De geschiedenis van politieke gastvrijheid
Het aan Nederland gewijde deel van Exil 1933-1945
Exil in den Niederlanden und Spanien door Klaus Hermsdorf, Hugo Fetting en Silvia Schlenstedt Deel 6 van Kunst und Literatur im antifaschistischen Exil 1933-1945 Uitgever: Reclam, 423 p., f21,65
Koos van Weringh
Eind 1978 verscheen het eerste deel van de serie Kunst und Literatur im antifaschistischen Exil 1933-1945, een uitgave van Reclam in Leipzig in de Duitse Democratische Republiek. In het woord vooraf wordt door Werner Mittenzwei meegedeeld dat zich in 1975 een ‘Kollektiv’ heeft gevormd dat zich ten doel stelde, de geschiedenis te schrijven van het antifascistische ‘Exil’ in verschillende landen. Zes delen werden aangekondigd en nu, een kleine drie jaar later, zijn er zelfs zeven verschenen, met een bewonderenswaardige regelmaat. Ze gaan over de Sovjetunie (1), Zwitserland (2), de Verenigde Staten (3), Latijns-Amerika (4), Tsjechoslowakije, Engeland, Scandinavië en Palestina (5), Nederland en Spanje (6) en Frankrijk (7). De laatste delen zijn van zeer recente datum.

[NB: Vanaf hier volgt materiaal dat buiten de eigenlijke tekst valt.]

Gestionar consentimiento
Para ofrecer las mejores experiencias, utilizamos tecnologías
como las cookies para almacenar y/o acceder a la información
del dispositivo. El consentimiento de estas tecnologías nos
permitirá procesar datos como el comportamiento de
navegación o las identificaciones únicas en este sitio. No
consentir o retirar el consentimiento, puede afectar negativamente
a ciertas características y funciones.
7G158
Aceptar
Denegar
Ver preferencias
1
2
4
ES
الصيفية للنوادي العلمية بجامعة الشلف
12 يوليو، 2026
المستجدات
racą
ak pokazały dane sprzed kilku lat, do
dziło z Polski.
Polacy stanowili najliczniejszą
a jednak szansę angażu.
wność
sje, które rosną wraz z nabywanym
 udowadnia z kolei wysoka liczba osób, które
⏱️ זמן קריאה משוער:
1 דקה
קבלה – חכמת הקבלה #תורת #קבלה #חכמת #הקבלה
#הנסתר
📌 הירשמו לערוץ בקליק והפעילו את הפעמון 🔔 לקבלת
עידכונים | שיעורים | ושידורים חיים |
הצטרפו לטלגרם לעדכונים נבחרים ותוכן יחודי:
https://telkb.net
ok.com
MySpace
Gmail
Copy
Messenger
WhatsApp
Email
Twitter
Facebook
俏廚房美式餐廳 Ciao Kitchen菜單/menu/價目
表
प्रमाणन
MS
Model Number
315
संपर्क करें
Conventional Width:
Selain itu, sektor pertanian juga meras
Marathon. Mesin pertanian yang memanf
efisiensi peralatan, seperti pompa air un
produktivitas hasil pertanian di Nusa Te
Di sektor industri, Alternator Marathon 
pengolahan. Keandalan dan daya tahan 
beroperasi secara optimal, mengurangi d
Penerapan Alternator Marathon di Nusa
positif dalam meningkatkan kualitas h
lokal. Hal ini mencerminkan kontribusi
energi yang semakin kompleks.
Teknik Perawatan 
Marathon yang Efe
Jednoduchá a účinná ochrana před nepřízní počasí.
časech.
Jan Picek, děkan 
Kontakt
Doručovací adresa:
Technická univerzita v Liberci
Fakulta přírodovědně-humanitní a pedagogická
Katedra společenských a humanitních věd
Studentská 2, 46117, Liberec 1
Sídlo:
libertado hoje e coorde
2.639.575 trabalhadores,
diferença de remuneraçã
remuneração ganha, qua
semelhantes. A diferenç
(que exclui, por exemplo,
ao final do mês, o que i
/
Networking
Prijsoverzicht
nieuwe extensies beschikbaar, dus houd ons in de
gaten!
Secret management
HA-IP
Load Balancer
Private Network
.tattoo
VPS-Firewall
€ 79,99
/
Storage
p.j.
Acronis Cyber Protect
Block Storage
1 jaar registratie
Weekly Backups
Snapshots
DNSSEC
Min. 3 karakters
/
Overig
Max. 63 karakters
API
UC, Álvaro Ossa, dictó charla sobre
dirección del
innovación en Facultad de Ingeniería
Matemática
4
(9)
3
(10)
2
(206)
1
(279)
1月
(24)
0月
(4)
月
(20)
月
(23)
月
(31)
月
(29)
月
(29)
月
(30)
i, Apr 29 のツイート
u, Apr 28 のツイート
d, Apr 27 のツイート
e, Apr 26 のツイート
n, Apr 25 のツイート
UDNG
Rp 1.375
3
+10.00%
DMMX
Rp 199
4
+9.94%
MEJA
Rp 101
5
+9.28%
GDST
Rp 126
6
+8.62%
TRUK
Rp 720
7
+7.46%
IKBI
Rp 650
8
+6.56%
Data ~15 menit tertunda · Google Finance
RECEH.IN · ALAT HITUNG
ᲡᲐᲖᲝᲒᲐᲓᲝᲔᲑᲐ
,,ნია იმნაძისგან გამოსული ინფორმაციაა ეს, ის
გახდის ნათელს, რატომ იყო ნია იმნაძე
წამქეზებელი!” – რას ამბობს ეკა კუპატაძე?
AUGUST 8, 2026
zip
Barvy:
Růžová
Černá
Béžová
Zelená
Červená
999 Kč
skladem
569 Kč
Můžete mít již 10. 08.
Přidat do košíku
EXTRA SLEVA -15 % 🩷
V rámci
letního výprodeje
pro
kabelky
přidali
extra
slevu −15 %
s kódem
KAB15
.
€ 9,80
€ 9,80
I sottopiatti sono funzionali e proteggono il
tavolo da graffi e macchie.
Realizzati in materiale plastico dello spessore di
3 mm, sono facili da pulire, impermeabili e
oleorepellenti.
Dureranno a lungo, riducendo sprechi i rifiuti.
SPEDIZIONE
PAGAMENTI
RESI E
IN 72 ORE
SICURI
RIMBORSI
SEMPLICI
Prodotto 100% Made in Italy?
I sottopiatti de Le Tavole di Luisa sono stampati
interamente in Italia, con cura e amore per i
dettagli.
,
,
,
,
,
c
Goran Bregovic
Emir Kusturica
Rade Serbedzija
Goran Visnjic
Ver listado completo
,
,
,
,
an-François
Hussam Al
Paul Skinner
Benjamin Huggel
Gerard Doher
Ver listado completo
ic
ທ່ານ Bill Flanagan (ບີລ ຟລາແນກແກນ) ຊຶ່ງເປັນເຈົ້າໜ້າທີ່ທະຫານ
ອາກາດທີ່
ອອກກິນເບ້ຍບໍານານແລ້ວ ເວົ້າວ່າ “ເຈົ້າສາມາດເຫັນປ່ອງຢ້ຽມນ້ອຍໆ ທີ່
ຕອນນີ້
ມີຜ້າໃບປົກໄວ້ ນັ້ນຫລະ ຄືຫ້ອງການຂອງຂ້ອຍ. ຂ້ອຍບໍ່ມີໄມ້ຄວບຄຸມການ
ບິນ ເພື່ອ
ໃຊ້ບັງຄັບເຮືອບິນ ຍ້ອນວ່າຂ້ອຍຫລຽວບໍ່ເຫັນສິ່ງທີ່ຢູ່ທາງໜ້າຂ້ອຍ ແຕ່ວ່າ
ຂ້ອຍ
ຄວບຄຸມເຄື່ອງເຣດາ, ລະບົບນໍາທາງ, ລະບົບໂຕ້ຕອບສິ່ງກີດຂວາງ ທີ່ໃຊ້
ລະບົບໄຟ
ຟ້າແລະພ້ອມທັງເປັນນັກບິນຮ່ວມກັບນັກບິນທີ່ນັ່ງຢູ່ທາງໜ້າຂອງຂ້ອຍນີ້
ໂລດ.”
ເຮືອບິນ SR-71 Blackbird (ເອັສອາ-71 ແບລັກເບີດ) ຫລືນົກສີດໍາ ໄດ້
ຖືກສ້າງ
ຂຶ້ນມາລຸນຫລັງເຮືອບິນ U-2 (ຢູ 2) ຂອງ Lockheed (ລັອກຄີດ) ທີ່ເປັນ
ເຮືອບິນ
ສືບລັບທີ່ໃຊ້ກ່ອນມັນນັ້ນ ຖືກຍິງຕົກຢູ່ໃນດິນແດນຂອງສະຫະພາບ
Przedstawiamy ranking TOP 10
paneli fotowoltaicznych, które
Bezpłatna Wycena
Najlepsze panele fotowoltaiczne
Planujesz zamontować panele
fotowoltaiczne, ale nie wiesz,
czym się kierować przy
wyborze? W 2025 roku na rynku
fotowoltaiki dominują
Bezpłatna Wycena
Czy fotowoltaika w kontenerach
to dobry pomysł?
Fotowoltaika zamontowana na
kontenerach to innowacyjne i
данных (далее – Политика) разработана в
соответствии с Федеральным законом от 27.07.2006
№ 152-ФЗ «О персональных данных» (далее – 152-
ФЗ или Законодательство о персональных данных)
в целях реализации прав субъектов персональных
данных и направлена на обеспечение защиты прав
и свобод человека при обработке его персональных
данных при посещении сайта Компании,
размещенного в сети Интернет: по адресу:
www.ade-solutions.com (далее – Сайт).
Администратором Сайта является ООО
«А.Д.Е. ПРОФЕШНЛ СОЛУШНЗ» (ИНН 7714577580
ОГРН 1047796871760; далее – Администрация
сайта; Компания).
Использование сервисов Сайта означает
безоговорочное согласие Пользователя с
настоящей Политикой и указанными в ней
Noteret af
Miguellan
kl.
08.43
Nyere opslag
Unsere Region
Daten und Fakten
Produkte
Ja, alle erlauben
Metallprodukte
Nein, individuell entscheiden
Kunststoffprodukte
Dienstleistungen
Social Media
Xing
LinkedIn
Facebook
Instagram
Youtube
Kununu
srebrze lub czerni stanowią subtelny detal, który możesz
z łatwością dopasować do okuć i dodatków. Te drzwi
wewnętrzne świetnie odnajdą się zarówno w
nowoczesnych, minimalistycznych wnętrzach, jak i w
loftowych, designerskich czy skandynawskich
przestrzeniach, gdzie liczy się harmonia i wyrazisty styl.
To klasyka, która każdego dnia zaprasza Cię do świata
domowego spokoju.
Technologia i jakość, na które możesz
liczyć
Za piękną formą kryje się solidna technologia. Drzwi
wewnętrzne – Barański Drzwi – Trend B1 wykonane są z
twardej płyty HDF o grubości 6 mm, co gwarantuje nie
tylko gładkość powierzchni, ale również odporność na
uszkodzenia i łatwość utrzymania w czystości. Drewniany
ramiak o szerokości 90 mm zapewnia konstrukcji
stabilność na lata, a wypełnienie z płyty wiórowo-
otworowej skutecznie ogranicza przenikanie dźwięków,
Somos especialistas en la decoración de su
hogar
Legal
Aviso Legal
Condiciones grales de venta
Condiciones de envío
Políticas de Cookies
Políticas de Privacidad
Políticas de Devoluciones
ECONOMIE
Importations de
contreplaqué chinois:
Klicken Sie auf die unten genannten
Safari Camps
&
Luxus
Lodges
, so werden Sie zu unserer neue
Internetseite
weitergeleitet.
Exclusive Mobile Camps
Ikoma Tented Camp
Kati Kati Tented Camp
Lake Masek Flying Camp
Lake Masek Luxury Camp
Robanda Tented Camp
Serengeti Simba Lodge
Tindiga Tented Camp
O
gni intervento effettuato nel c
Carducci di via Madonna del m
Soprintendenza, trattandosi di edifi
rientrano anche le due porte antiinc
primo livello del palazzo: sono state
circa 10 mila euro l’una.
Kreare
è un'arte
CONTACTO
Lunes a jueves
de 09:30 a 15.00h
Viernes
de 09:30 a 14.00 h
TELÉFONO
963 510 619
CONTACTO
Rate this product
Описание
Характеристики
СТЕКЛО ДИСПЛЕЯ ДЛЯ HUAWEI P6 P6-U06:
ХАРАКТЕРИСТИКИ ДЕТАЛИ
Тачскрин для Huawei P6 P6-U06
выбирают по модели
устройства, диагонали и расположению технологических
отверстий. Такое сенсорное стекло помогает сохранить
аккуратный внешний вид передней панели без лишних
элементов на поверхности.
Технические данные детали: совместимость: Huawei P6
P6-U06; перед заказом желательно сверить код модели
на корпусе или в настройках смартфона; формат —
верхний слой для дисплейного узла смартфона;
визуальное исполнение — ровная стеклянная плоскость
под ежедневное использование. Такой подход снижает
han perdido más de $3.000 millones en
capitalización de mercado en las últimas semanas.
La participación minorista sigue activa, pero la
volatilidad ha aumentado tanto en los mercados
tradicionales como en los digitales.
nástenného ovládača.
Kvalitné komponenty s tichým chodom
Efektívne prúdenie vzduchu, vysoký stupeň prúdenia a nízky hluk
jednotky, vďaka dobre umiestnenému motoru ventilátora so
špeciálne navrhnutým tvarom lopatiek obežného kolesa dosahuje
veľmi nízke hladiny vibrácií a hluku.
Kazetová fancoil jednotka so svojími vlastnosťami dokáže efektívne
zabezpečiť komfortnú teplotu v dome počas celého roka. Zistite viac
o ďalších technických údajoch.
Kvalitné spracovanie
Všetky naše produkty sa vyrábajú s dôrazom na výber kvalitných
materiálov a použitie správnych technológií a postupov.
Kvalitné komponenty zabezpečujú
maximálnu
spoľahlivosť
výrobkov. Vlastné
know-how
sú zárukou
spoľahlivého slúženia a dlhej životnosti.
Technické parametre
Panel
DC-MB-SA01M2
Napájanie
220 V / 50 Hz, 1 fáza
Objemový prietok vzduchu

Mittenzwei legt uit dat het onderzoek van het ‘Kollektiv’ vooral politiek georiënteerd is, waarbij de nadruk sterk ligt op de maatschappelijke en politieke omstandigheden van het gastland. Maar ook wordt aandacht besteed aan de juridische verwikkelingen en de psychische noden en moeilijkheden van de emigranten. Kunst en literatuur worden verder niet geïsoleerd gezien, maar ‘im direkten Zusammenhang mit dem politischen Kampffeld, mit den gegeben spezifischen gesellschaftlichen Produktionsbedingungen’. Vroeger stond in het onderzoek op dit gebied in de DDR de analyse van het kunstwerk op de voorgrond, bekent Mittenzwei, maar later is die samenhang meer in het middelpunt van de belangstelling gekomen.
Elk deel is volgens een bepaald stramien opgebouwd. Eerst worden de maatschappelijke en politieke ontwikkelingen in het gastland en de houding tegenover Duitsland uit de doeken gedaan. Vervolgens wordt ingegaan op het verloop van de antifascistische strijd door de lezer op de hoogte te brengen van de verschillende trefpunten en groepen in de ‘Exil’. Ten slotte volgt dan een beschrijving van de kunstzinnige en politiek-publicistische prestaties in het betreffende land.
Menno ter Braak en Konrad Merz in 1936
‘Das Dritte Reich’, houtsnede van Gerd Arntz (1938)
Ik heb niet alle zeven delen, zo'n kleine vierduizend bladzijden, gelezen, maar ze nogal eens geraadpleegd. Dank zij de uitstekende registers gaat dat prima. De boeken bevatten een grote hoeveelheid informatie, ook veel onbekende. In het volgende beperk ik mij tot het deel over Nederland, want daar valt genoeg over te zeggen.
Het eerste hoofdstuk over het Koninkrijk der Nederlanden als ‘Exilland’ is van een bedroevende eenzijdigheid en vooringenomenheid, zoals van een door DDR-onderzoekers gepubliceerd boek ook mag worden verwacht. De marxistisch-leninistische ideologie leert dat de communistische partij vooropgaat in de strijd tegen het fascisme en dat gebeurt hier dan ook volop. Dat het juli-oproer in 1934 zich niet over het gehele land uitbreidde, lezen we op bladzijde 20, lag niet alleen aan de brutale onderdrukkingsmaatregelen, maar ook aan de splitsing in de arbeidersklasse. En die was de schuld van de SDAP, die steeds opnieuw een aanbod van de communisten om tot een oplossing te komen van de werkloosheid en de economische crisis van de hand wees. ‘Zo bleef de partij van de arbeidersklasse de meest consequente pleitbezorger van de rechten van de gewone mensen.’ Van het Plan van de Arbeid van SDAP en NVV wordt geen melding gemaakt.